In the zero-knowledge proof, there must be a person like the right, we call him Bob, and the left may be an untrusted machine. At this point, suppose that Bob has a computing task to be handed over to the machine on the left to run, but the machine itself may be controlled by humans. Bob needs to use a "F ()" function as a calculation task, bring the input "X", and hand it over to the left machine to let it complete the calculation task. Because this calculation process took place on the machine on the left, Bob has not witnessed the entire calculation process, so why does Bob believe that the formula of the calculation result Y=F (X, W) can be established. Moreover, some secret data (W) that only the machine on the left knows is mixed in the calculation process, but Bob does not have W, so Bob cannot know whether the calculation result is correct by repeating the calculation process. Under such circumstances, can Bob still believe that the calculation result is correct?
In a word, zero-knowledge proof can magically convince Bob that the calculation result is correct. This sounds a bit unbelievable, the trust calculation result Y is based on the distrust of the left machine, that is to say, the zero-knowledge proof that it generates some trust out of thin air, which is exactly the counter-intuition. It's very, very interesting to imagine that, when two people don't trust each other at all, there is something that can build trust.

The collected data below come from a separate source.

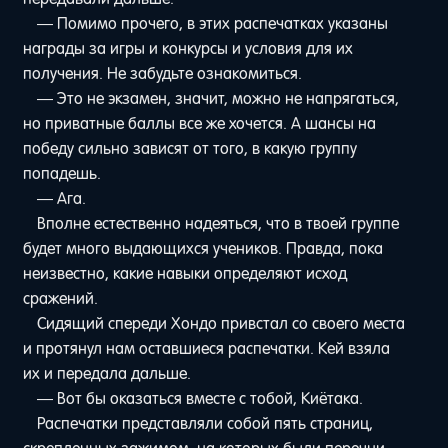
— Помимо прочего, в этих распечатках указаны
награды за игры и конкурсы и условия для их
получения. Не забудьте ознакомиться.
— Это не экзамен, значит, можно не напрягаться,
но приватные баллы все же хочется. А шансы на
победу сильно зависят от того, в какую группу
попадешь.
— Ага.
Вполне естественно надеяться, что в твоей группе
будет много выдающихся учеников. Правда, пока
неизвестно, какие навыки определяют исход
сражений.
Сидящий спереди Хондо привстал со своего места
и протянул нам оставшиеся распечатки. Кей взяла
их и передала дальше.
— Вот бы оказаться вместе с тобой, Киётака.
Распечатки представляли собой пять страниц,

Counter-intuitive zero-knowledge proof Let me summarize, it can be understood as follows: the integrity and confidentiality of a remote computing process can be guaranteed.
1. Integrity. Although I haven't seen the calculation process happening remotely, although I haven't witnessed its process, I know that the calculation process must have happened in real life, and the calculation result is correct, which means that the calculation process has not been maliciously modified or been forged.

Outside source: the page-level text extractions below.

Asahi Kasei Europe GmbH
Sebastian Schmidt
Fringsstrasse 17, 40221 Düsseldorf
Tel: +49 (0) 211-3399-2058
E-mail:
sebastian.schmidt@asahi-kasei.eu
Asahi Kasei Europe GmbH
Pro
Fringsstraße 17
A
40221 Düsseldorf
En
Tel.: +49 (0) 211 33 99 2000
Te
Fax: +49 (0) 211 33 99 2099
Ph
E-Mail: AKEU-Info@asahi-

2. Confidentiality. Although I cannot witness the calculation process, and it is impossible to know some intermediate results in the calculation process, and it is impossible to know some information inside it, so the entire calculation process, including some secret inputs, is confidential and confidential to me .
This is what counterintuitive zero-knowledge proofs can achieve. What is the use of zero-knowledge proof? I think the most direct use is the so-called "data privacy protection". I briefly listed some, such as personal data: health data, bank statements, travel arrangements, communication records. In fact, we don't want anyone to know our health status, including heartbeat, medical records, and how much money we spend every day. But we also want to enjoy third-party services, such as going out to take a taxi. We want some people to know where we are, but we don’t want others to know, or we only want him to know a general place, and we don’t want him to know the specifics. Location.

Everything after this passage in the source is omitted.